(Task item):
The records are set out below this line. Return exactly the lines from the one containing "Roman adulte" through the last, and exclude the pictures.

(Listed records):
* * * *

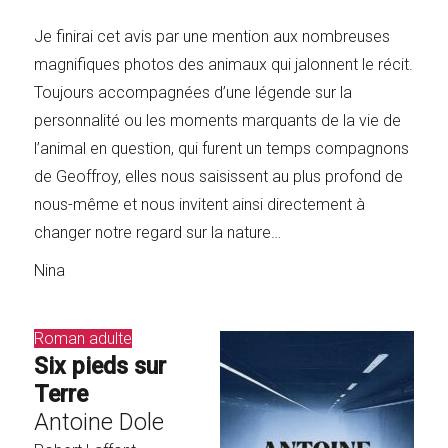
Je finirai cet avis par une mention aux nombreuses
magnifiques photos des animaux qui jalonnent le récit.
Toujours accompagnées d’une légende sur la
personnalité ou les moments marquants de la vie de
l’animal en question, qui furent un temps compagnons
de Geoffroy, elles nous saisissent au plus profond de
nous-même et nous invitent ainsi directement à
changer notre regard sur la nature…
Nina
Roman adulte
Six pieds sur
Terre
Antoine Dole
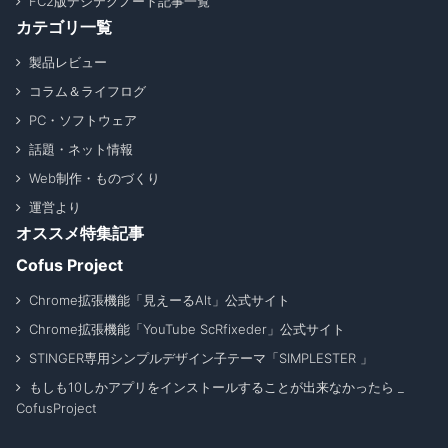
FC2版デジテクノート記事一覧
カテゴリ一覧
製品レビュー
コラム＆ライフログ
PC・ソフトウェア
話題・ネット情報
Web制作・ものづくり
運営より
オススメ特集記事
Cofus Project
Chrome拡張機能「見えーるAlt」公式サイト
Chrome拡張機能「YouTube ScRfixeder」公式サイト
STINGER専用シンプルデザイン子テーマ「SIMPLESTER 」
もしも10しかアプリをインストールすることが出来なかったら _
CofusProject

* * * *

(Solution for this exercise):
Roman adulte
Six pieds sur
Terre
Antoine Dole
FC2版デジテクノート記事一覧
カテゴリ一覧
製品レビュー
コラム＆ライフログ
PC・ソフトウェア
話題・ネット情報
Web制作・ものづくり
運営より
オススメ特集記事
Cofus Project
Chrome拡張機能「見えーるAlt」公式サイト
Chrome拡張機能「YouTube ScRfixeder」公式サイト
STINGER専用シンプルデザイン子テーマ「SIMPLESTER 」
もしも10しかアプリをインストールすることが出来なかったら _
CofusProject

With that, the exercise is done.